● **Task goal**
The copy has to match the records word for word and include no pictures.

● **Excerpts from a dataset**
==========

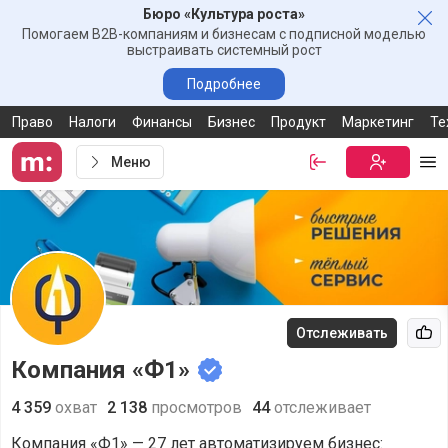
Бюро «Культура роста»
Зак
Помогаем B2B-компаниям и бизнесам с подписной моделью
выстраивать системный рост
Подробнее
Право
Налоги
Финансы
Бизнес
Продукт
Маркетинг
Те
Меню
Войти
Бесплатная
Ме
Отслеживать
Рек
Компания «Ф1»
4 359
охват
2 138
просмотров
44
отслеживает
Компания «Ф1» — 27 лет автоматизируем бизнес:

==========

● **Task result**
Бюро «Культура роста»
Зак
Помогаем B2B-компаниям и бизнесам с подписной моделью
выстраивать системный рост
Подробнее
Право
Налоги
Финансы
Бизнес
Продукт
Маркетинг
Те
Меню
Войти
Бесплатная
Ме
Отслеживать
Рек
Компания «Ф1»
4 359
охват
2 138
просмотров
44
отслеживает
Компания «Ф1» — 27 лет автоматизируем бизнес:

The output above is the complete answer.